Should the subject identity be preserved, automatically changed, or specified by the user?

Should the original composition stay locked?

Should the Skill always use the same model?

Should the background change or remain consistent?

Which details should be treated as required?

Which details are optional?

These questions are important because they turn a loose example into a reusable system.

A Skill should not merely imitate one output. It should understand what made the output useful and how to apply that logic to new inputs.

Testing before saving

A Skill is not fully useful until it has been tested.

When creating a Skill, Luma may run a test before saving it. This gives you a chance to see whether the Skill actually performs the workflow correctly.

You can let Luma choose test assets, or you can provide your own.

Testing is especially important for Skills that need to preserve specific details, such as:

  • Pose
  • Product shape
  • Composition
  • Character identity
  • Material behavior
  • Framing
  • Brand elements
  • Camera angle
  • Motion logic
  • Final output format

Do not approve a Skill if the test does not match your intent.

Instead, give direct feedback.

For example:

Before you save it, edit this Skill so the pose stays identical.

Before you save it, make the subject larger in frame.

Before you save it, make sure it preserves the object shape.

Before you save it, make sure it only uses this model for final outputs.

Luma can update the Skill, run another test, and continue iterating until the result is reliable.

The goal is not just to make a Skill that works once. The goal is to make a Skill that works predictably.

Best practices for creating reliable Skills

Start with a real workflow whenever possible. Skills are strongest when they capture something that has already worked.

Be clear about the reusable intent. The Skill should know what job it performs, not just what one example looked like.

Separate what changes from what stays fixed. This is the heart of a good Skill.

Test before saving. A Skill that has not been tested is still just a hypothesis.

Use your own test assets when accuracy matters. This helps reveal whether the Skill generalizes.

Give feedback before approving. If the test is wrong, edit the Skill before saving it.

Lock down important model choices. If consistency depends on a specific model, make that part of the Skill.

Use presets for common variations. Presets make Skills easier to run and share.

Keep descriptions practical. A good Skill description should help someone else understand when and how to use it.

Fork before customizing read-only Skills. Do not fight the original; make your own editable version.

Treat Skills as living workflows.
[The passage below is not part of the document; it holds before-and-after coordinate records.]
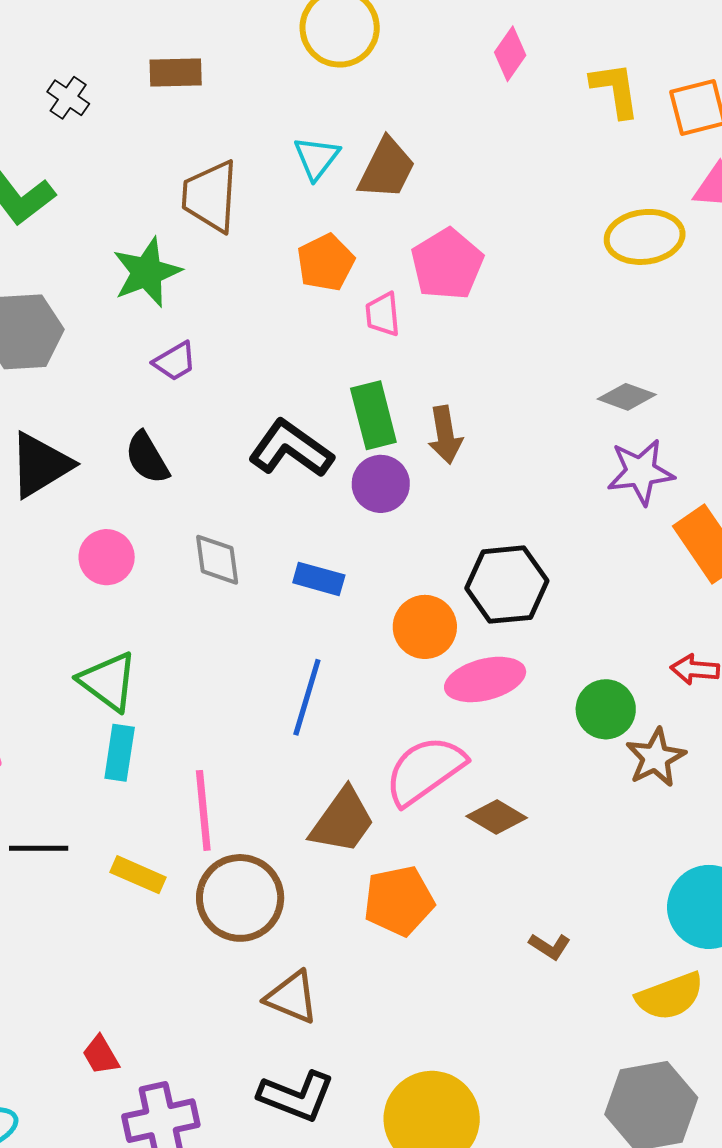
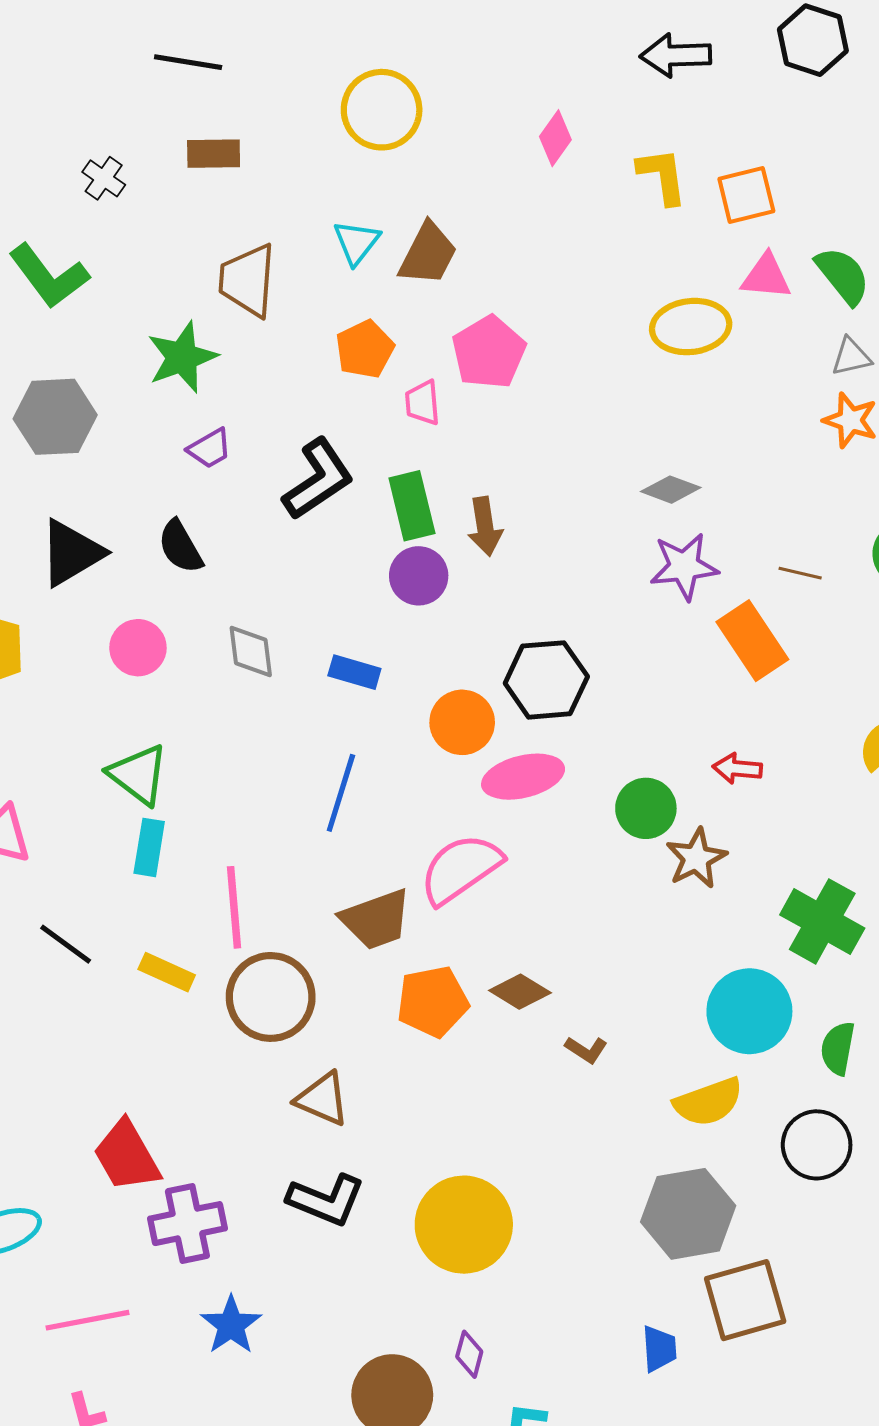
black L-shape: (291, 449) -> (318, 479), moved, turned 110
brown diamond: (497, 817) -> (520, 992), moved
brown trapezoid: (342, 821) -> (376, 919), turned 34
black line: (39, 848) -> (66, 944), turned 36
red trapezoid: (101, 1055) -> (127, 1156), size x1.8

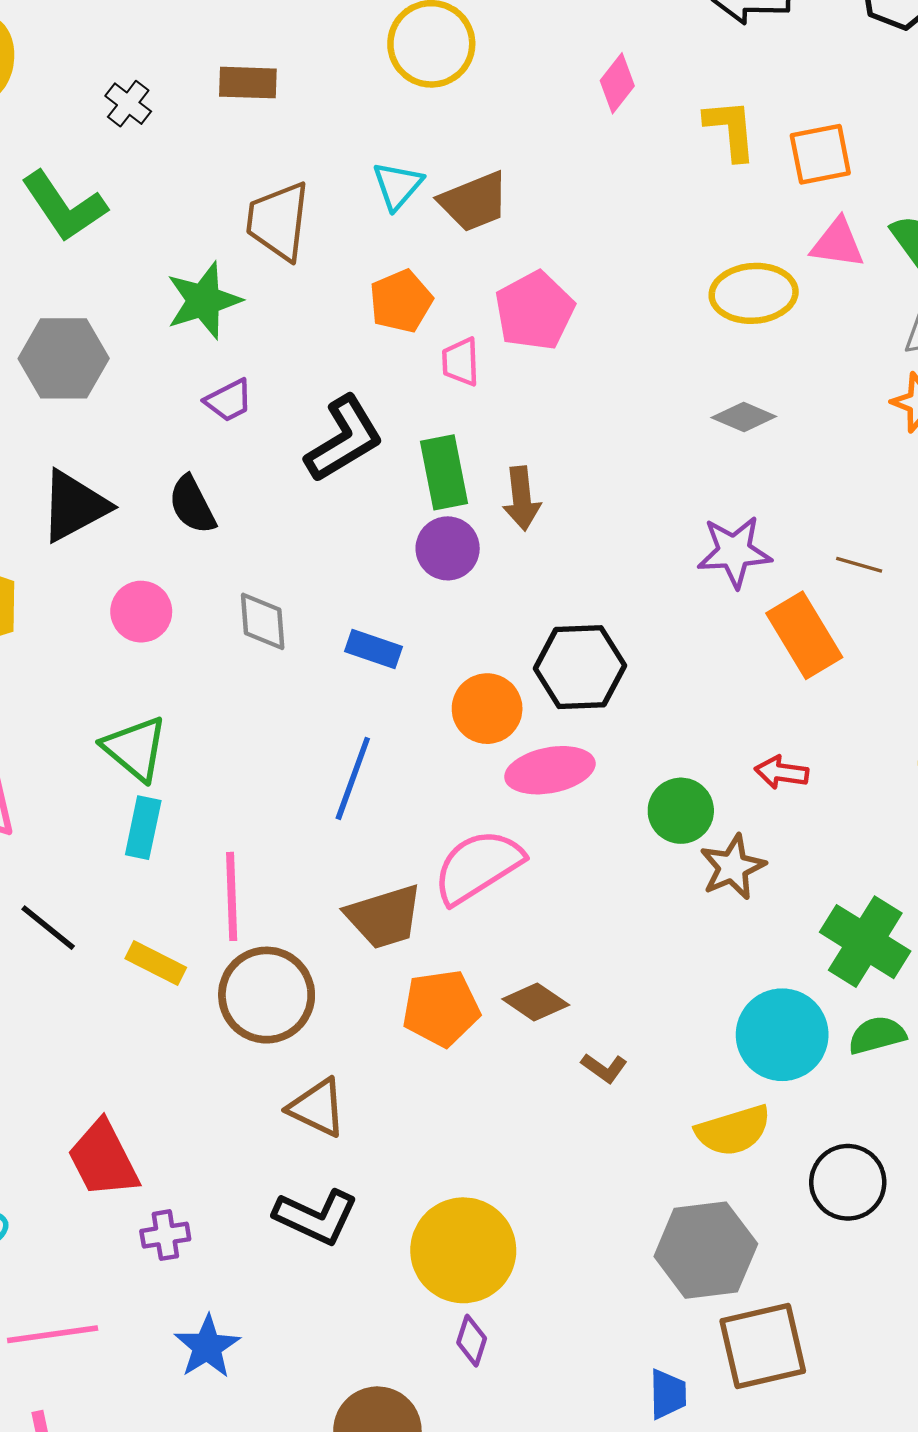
brown trapezoid: (428, 254) -> (474, 202), turned 38
gray diamond: (671, 490) -> (744, 417), moved
green semicircle: (838, 1048) -> (877, 1035), moved, turned 62
purple cross: (187, 1224) -> (165, 1235), size x0.6
purple diamond: (469, 1354) -> (472, 1341), moved

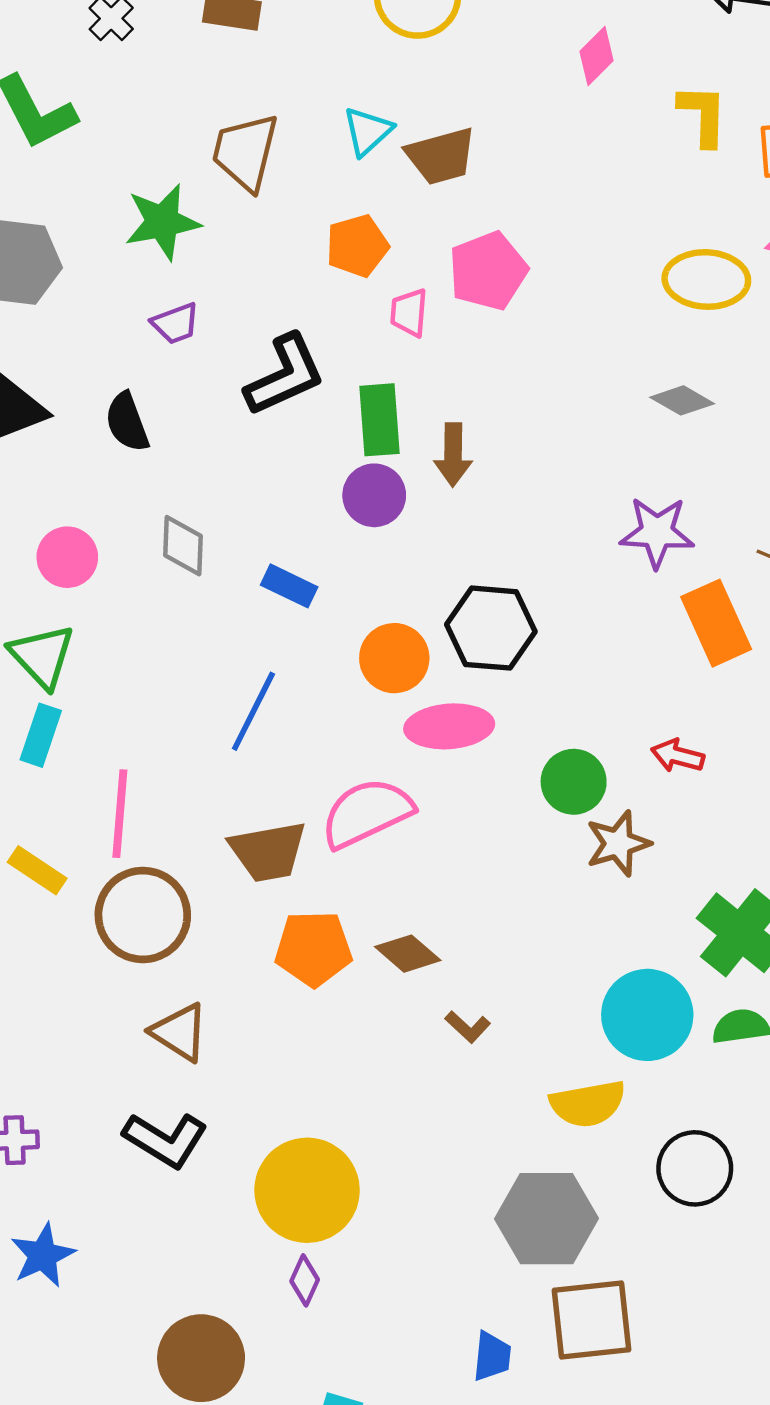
pink circle: (141, 612) -> (67, 557), moved

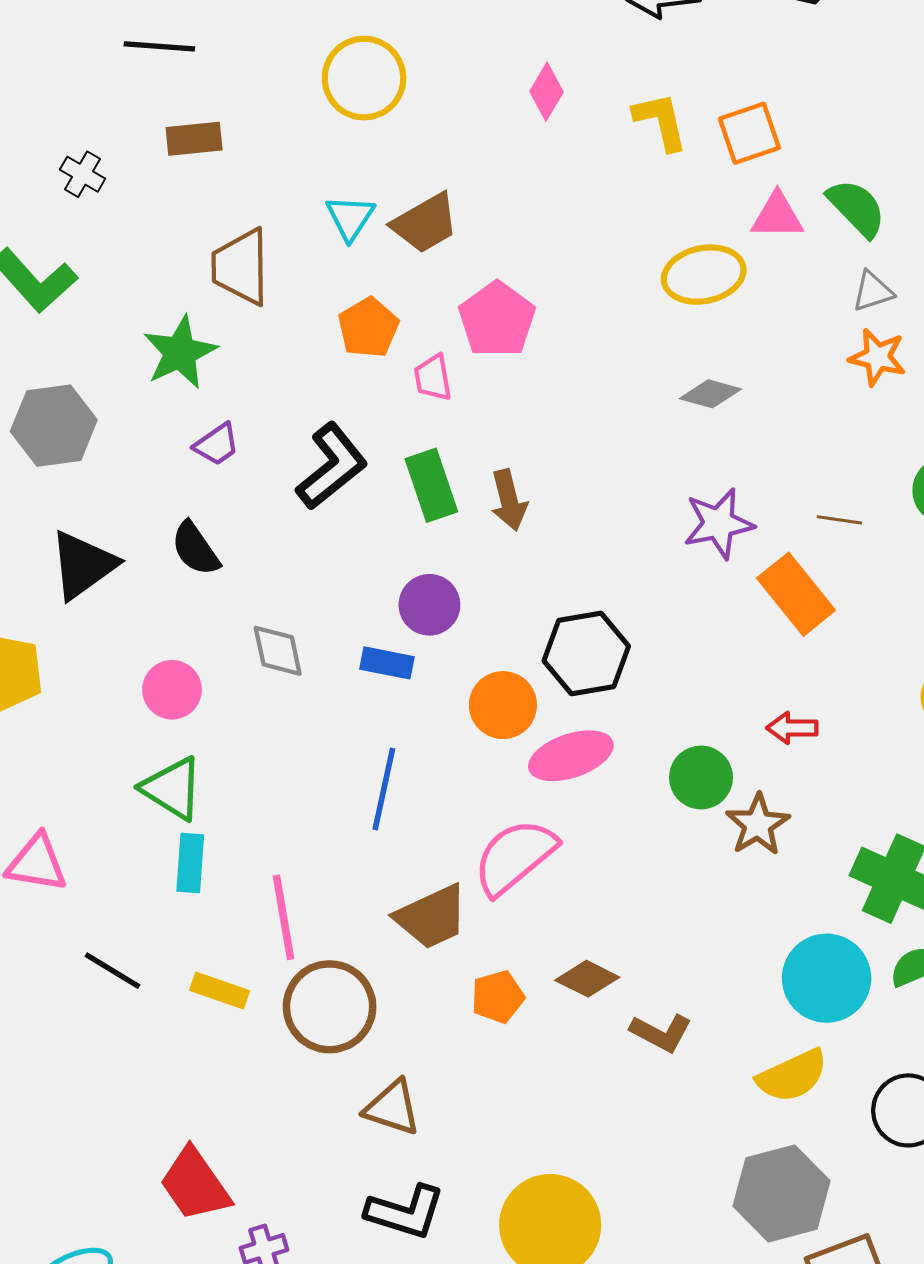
purple circle: (374, 495) -> (429, 605), moved
orange pentagon: (314, 949) -> (498, 997), size x0.7
brown L-shape: (468, 1027) -> (661, 1033), size x1.4

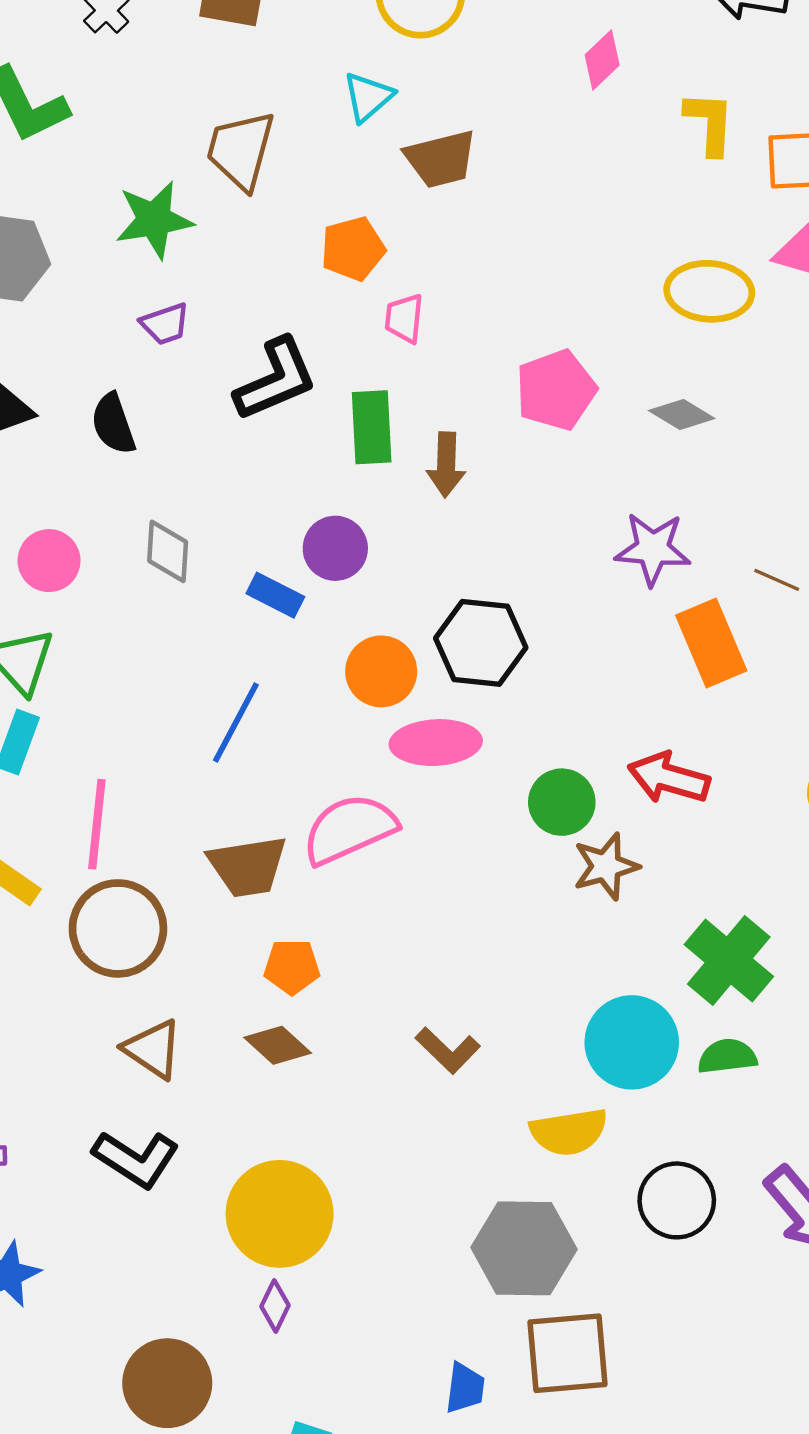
cyan triangle: (350, 218) -> (368, 97), moved
pink pentagon: (497, 319) -> (556, 390), moved
red arrow: (792, 728) -> (669, 778), size x1.5
brown diamond: (587, 979) -> (278, 1045), moved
Update them as your process improves.

Quick reference: creating a Skill

To create a Skill

From chat:

Create a Skill that does [outcome].

From a prompt on your board as a text box:

Select the text box, then say: Turn this into a Skill.

From an output:

Select the finished image or video, then say: Turn this into a Skill.

From a board process:

Select the relevant workflow, then say something like: Distill this entire process into a Skill.

From a workflow document:

Select the document, then say something like: Turn this process into a Skill.

From a successful workflow:

Save this as a Skill.

To test or refine a Skill

Run another test before saving.

Use this asset as the test input.

Before you save it, edit the Skill so it preserves the pose more accurately and consistently.

Before you save it, make the product larger in frame.

Before you save it, make sure it only uses this model for final outputs.

Run another test on this [image].

Save it.

A helpful reminder

Do not rush the moment between creating a Skill and saving it.

That is where the Skill becomes reliable. Use the test run to find out whether the workflow actually preserves the right details, changes the right variables, and generalizes beyond the original example.

If the test is wrong, edit the Skill before saving. A few clear corrections at this stage can make the difference between a one-off recipe and a dependable creative tool.

Key takeaway

You can create Skills from prompts, chat instructions, outputs, board processes, workflow documents, successful experiments, or existing Skills. The strongest Skills are locked around clear intent, tested before saving, and refined until they behave predictably.